Sexual education should be incorporated into the schools’ curriculum to enable teenagers make appropriate decisions regarding their sexuality (Neil & Eryl, 2007, p.14). The government should make contraceptives accessible in healthcare facilities and institutions of higher learning. This will reduce cases of unintended pregnancies and sexually transmitted diseases. Parents should not leave the responsibility of educating their children to school based programs, but should be involved in creating awareness to the adolescents on sexuality and contraception. It is vital to ensure that sexual education programs are transparent to facilitate coverage of all essential areas of sexual anatomy and health. Comprehensive sexual education should include the cultural values of the society in its curriculum. Research should be done first to highlight the key issues that require urgent attention in teenagers’ lives. Teenagers should learn that sexuality is part of life, and therefore, they should embrace it. Responsible sexual behavior among the young people enables a teenager to achieve his or her life objectives. This is achieved through a delay in engaging in sexual intercourse, or ensuring use of the right contraception. It is of note that abstinence from sexual intercourse is crucial for all teenagers as it is the best contraception.
References
Carolyn, L., & Alexandra, A. (2006). Teenage sexual health needs: asking the consumers. Health Education, 106(4), 315 – 328.

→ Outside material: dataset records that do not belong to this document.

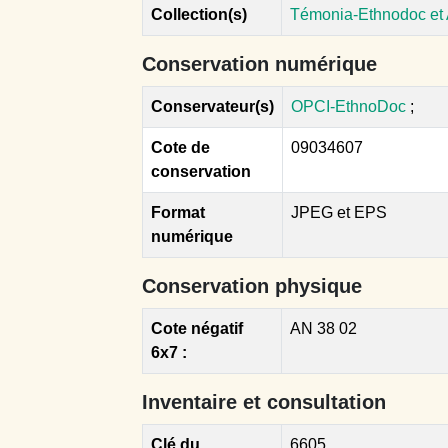
Collection(s)
Témonia-Ethnodoc et
Conservation numérique
Conservateur(s)
OPCI-EthnoDoc
;
Cote de
09034607
conservation
Format
JPEG et EPS
numérique
Conservation physique
Cote négatif
AN 38 02
6x7 :
Inventaire et consultation
Clé du
6605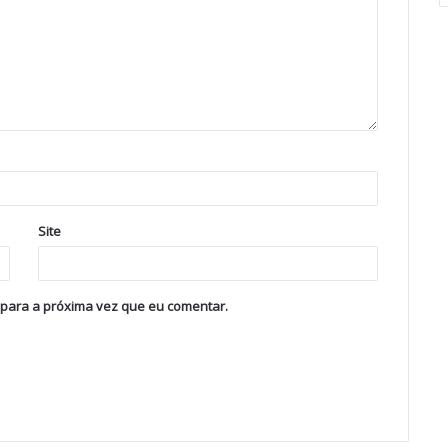
Site
 para a próxima vez que eu comentar.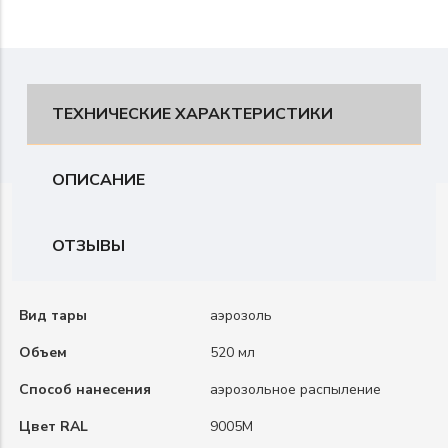
ТЕХНИЧЕСКИЕ ХАРАКТЕРИСТИКИ
ОПИСАНИЕ
ОТЗЫВЫ
Вид тары
аэрозоль
Объем
520 мл
Способ нанесения
аэрозольное распыление
Цвет RAL
9005M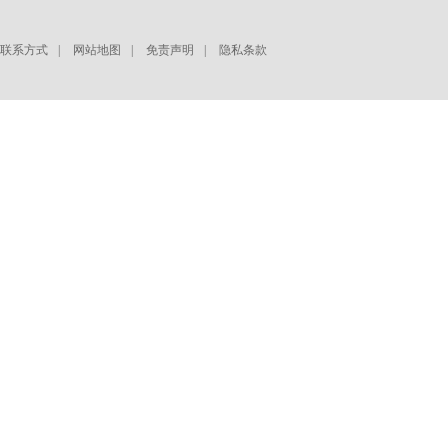
联系方式
|
网站地图
|
免责声明
|
隐私条款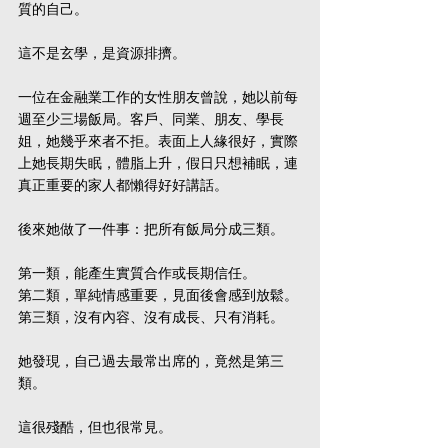
質的自己。
這不是玄學，是資源排擠。
一位在金融業工作的女性朋友曾說，她以前每
週至少三場飯局。客戶、同業、朋友、學長
姐，她幾乎來者不拒。表面上人緣很好，實際
上她長期失眠，體脂上升，假日只想補眠，連
真正重要的家人都懶得好好講話。
後來她做了一件事：把所有飯局分成三類。
第一類，能產生實質合作或長期信任。
第二類，單純情感重要，見面後會感到放鬆。
第三類，沒有內容、沒有成長、只有消耗。
她發現，自己過去最常出席的，竟然是第三
類。
這很殘酷，但也很常見。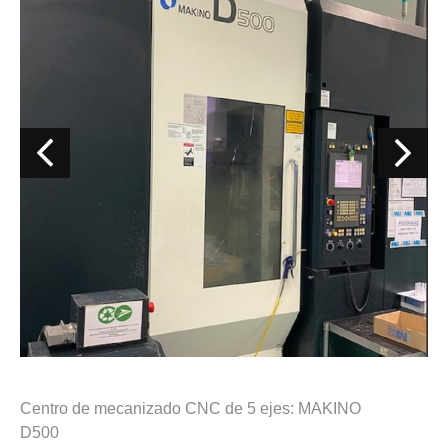
Centro de mecanizado CNC de 5 ejes: MAKINO
D500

Daniel, W. (2008). Theoretical bases for teacher- and peer-delivered sexual health promotion. Health Education, 108(1), 10 – 28.
Hatcher, R. A. (2007). Contraceptive Technology. New York, N.Y: Ardent Media.
Neil, S., & Eryl, P. (2007). Sex and relationships education in schools: the views and experiences of young people. Health Education, 107(2), 219 – 231.
Robin, M., John, W. (2013). Sexual health, neurodiversity and capacity to consent to sex. Tizard Learning Disability Review, 18(2), 88 – 98.
Speroff, L., & Darney, P. D. (2011). A clinical guide for contraception. Philadelphia: Wolters Kluwer Health/Lippincott Williams & Wilkins.